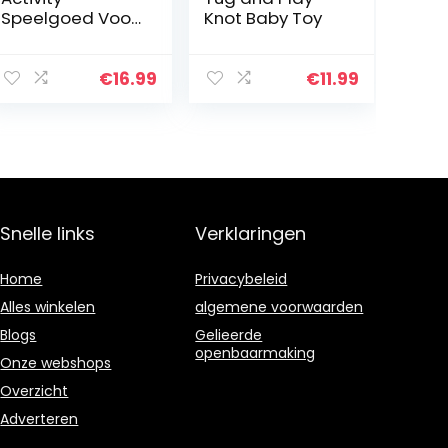
Speelgoed Voor
Knot Baby Toy
Motoriek Om Op
Te Hangen, Voor
Baby’S En
€
16.99
€
11.99
Peuters Vanaf
0+ Maanden,
25Cm, Vleermuis
Snelle links
Verklaringen
Home
Privacybeleid
Alles winkelen
algemene voorwaarden
Blogs
Gelieerde
openbaarmaking
Onze webshops
Overzicht
Adverteren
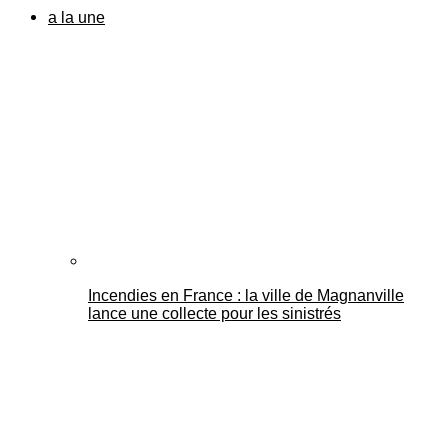
a la une
Incendies en France : la ville de Magnanville
lance une collecte pour les sinistrés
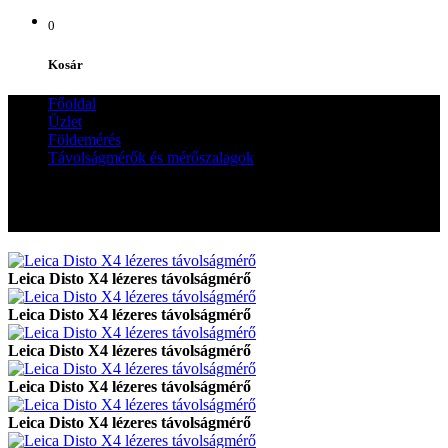
0
Kosár
Főoldal
Üzlet
Földemérés
Távolságmérők és mérőszalagok
Leica Disto X4 lézeres távolságmérő
Leica Disto X4 lézeres távolságmérő
Leica Disto X4 lézeres távolságmérő
Leica Disto X4 lézeres távolságmérő
Leica Disto X4 lézeres távolságmérő
Leica Disto X4 lézeres távolságmérő
Leica Disto X4 lézeres távolságmérő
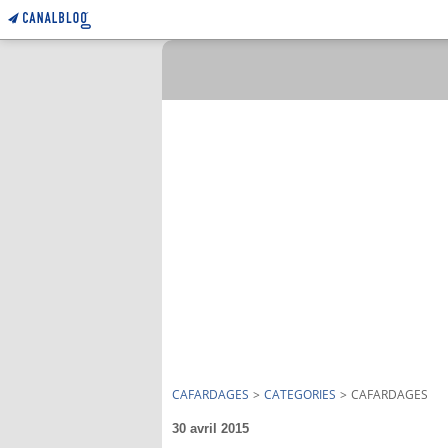
CAFARDAGES
>
CATEGORIES
>
CAFARDAGES
30 avril 2015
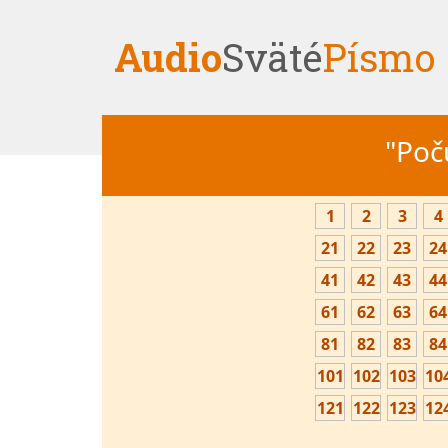
Audio
Sväté
Písmo
"Počú
1
2
3
4
21
22
23
24
41
42
43
44
61
62
63
64
81
82
83
84
101
102
103
10
121
122
123
12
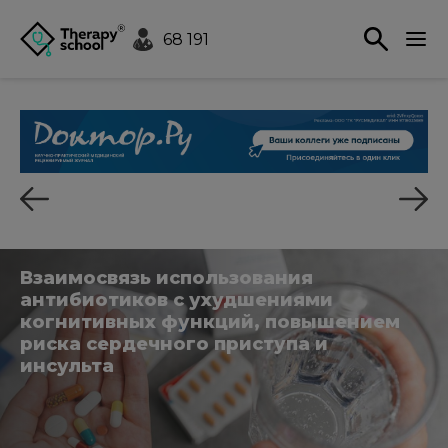
68 191
Взаимосвязь использования
антибиотиков с ухудшениями
когнитивных функций, повышением
риска сердечного приступа и
инсульта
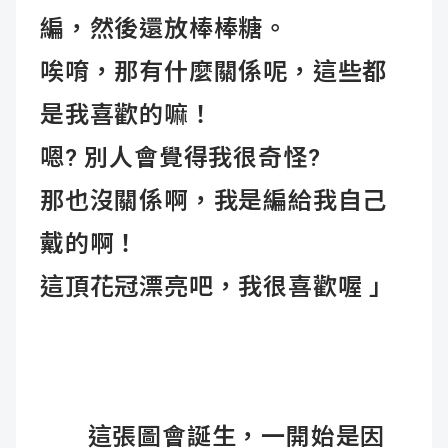
編，然後還放棒棒糖。
唉唷，那有什麼關係呢，這些都
是我喜歡的嘛！
嗯? 別人會覺得我很奇怪?
那也沒關係啊，我是編給我自己
戴的啊！
這頂花冠漂亮吧，我很喜歡喔 」
這張圖會誕生，一開始是因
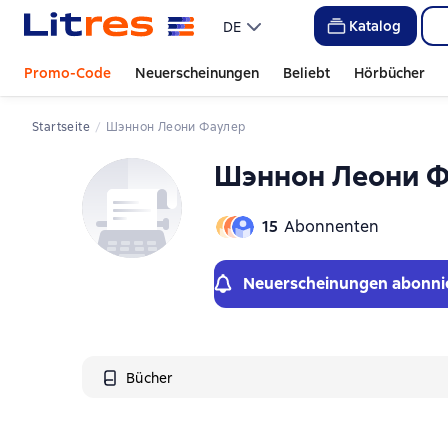
Katalog
DE
Promo-Code
Neuerscheinungen
Beliebt
Hörbücher
Startseite
Шэннон Леони Фаулер
Шэннон Леони 
15
Abonnenten
Neuerscheinungen abonni
Bücher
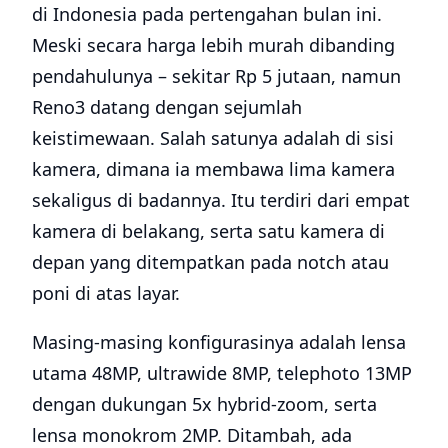
di Indonesia pada pertengahan bulan ini.
Meski secara harga lebih murah dibanding
pendahulunya – sekitar Rp 5 jutaan, namun
Reno3 datang dengan sejumlah
keistimewaan. Salah satunya adalah di sisi
kamera, dimana ia membawa lima kamera
sekaligus di badannya. Itu terdiri dari empat
kamera di belakang, serta satu kamera di
depan yang ditempatkan pada notch atau
poni di atas layar.
Masing-masing konfigurasinya adalah lensa
utama 48MP, ultrawide 8MP, telephoto 13MP
dengan dukungan 5x hybrid-zoom, serta
lensa monokrom 2MP. Ditambah, ada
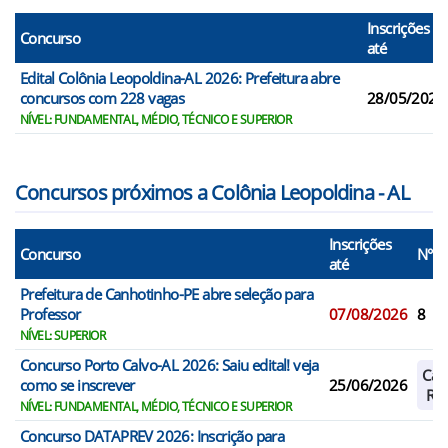
Inscrições
Concurso
até
Edital Colônia Leopoldina-AL 2026: Prefeitura abre
concursos com 228 vagas
28/05/2026
NÍVEL: FUNDAMENTAL, MÉDIO, TÉCNICO E SUPERIOR
Concursos próximos a Colônia Leopoldina - AL
Inscrições
Concurso
N° V
até
Prefeitura de Canhotinho-PE abre seleção para
Professor
07/08/2026
8
NÍVEL: SUPERIOR
Concurso Porto Calvo-AL 2026: Saiu edital! veja
Cad
como se inscrever
25/06/2026
Res
NÍVEL: FUNDAMENTAL, MÉDIO, TÉCNICO E SUPERIOR
Concurso DATAPREV 2026: Inscrição para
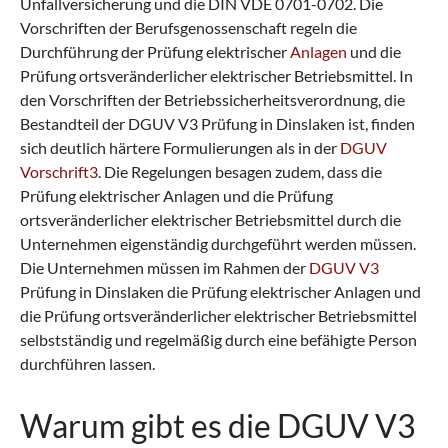
Unfallversicherung und die DIN VDE 0701-0702. Die
Vorschriften der Berufsgenossenschaft regeln die
Durchführung der Prüfung elektrischer
Anlagen
und die
Prüfung ortsveränderlicher elektrischer Betriebsmittel. In
den Vorschriften der Betriebssicherheitsverordnung, die
Bestandteil der DGUV V3 Prüfung in Dinslaken ist, finden
sich deutlich härtere Formulierungen als in der
DGUV
Vorschrift3
. Die Regelungen besagen zudem, dass die
Prüfung elektrischer Anlagen und die Prüfung
ortsveränderlicher elektrischer Betriebsmittel durch die
Unternehmen eigenständig durchgeführt werden müssen.
Die Unternehmen müssen im Rahmen der
DGUV V3
Prüfung in Dinslaken die Prüfung elektrischer Anlagen und
die Prüfung ortsveränderlicher elektrischer Betriebsmittel
selbstständig und regelmäßig durch eine befähigte Person
durchführen lassen.
Warum gibt es die DGUV V3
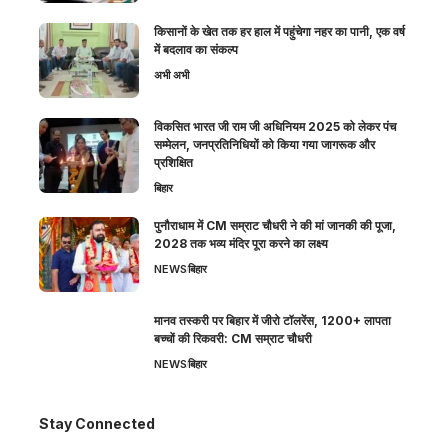
किसानों के खेत तक हर हाल में पहुंचेगा नहर का पानी, एक वर्ष
में बदलाव का संकल्प
अभी अभी
विकसित भारत जी राम जी अधिनियम 2025 को लेकर पंच
सम्मेलन, जनप्रतिनिधियों को किया गया जागरूक और
प्रशिक्षित
बिहार
पुनौराधाम में CM सम्राट चौधरी ने की मां जानकी की पूजा,
2028 तक भव्य मंदिर पूरा करने का लक्ष्य
NEWS
बिहार
मानव तस्करी पर बिहार में जीरो टॉलरेंस, 1200+ लापता
बच्चों की रिकवरी: CM सम्राट चौधरी
NEWS
बिहार
Stay Connected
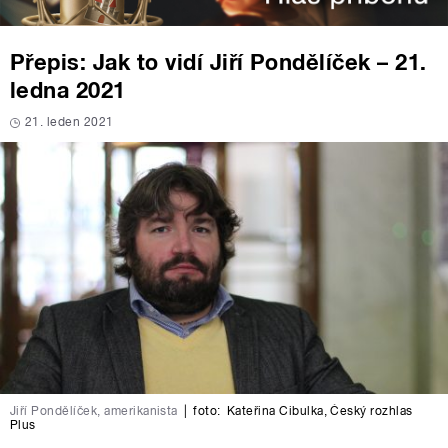
Přepis: Jak to vidí Jiří Pondělíček – 21.
ledna 2021
21. leden 2021
Jiří Pondělíček, amerikanista
|
foto:
Kateřina Cibulka
,
Český rozhlas
Plus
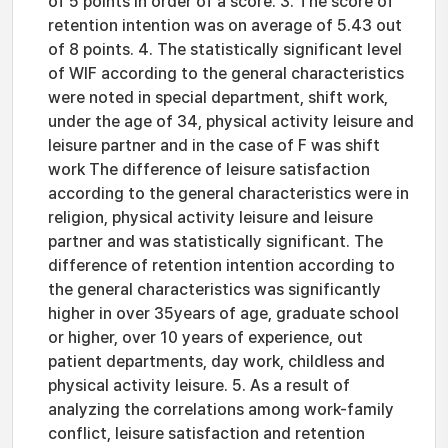
of 5 points in order of a score. 3. The score of
retention intention was on average of 5.43 out
of 8 points. 4. The statistically significant level
of WIF according to the general characteristics
were noted in special department, shift work,
under the age of 34, physical activity leisure and
leisure partner and in the case of F was shift
work The difference of leisure satisfaction
according to the general characteristics were in
religion, physical activity leisure and leisure
partner and was statistically significant. The
difference of retention intention according to
the general characteristics was significantly
higher in over 35years of age, graduate school
or higher, over 10 years of experience, out
patient departments, day work, childless and
physical activity leisure. 5. As a result of
analyzing the correlations among work-family
conflict, leisure satisfaction and retention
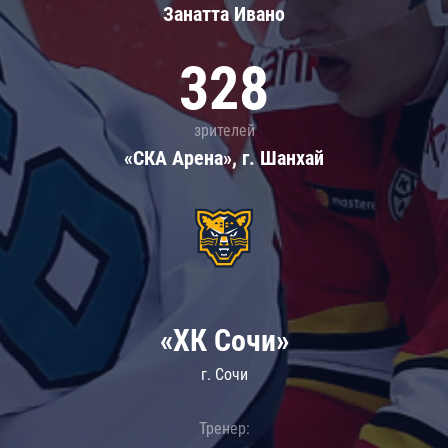
Занатта Иванo
328
зрителей
«СКА Арена», г. Шанхай
«ХК Сочи»
г. Сочи
Тренер:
────────────────
▶ EXERCISE OBJECTIVE: How many lines above contain the word "DGUV"? Answer with the number alone.

▶ COMPLETED EXERCISE: 4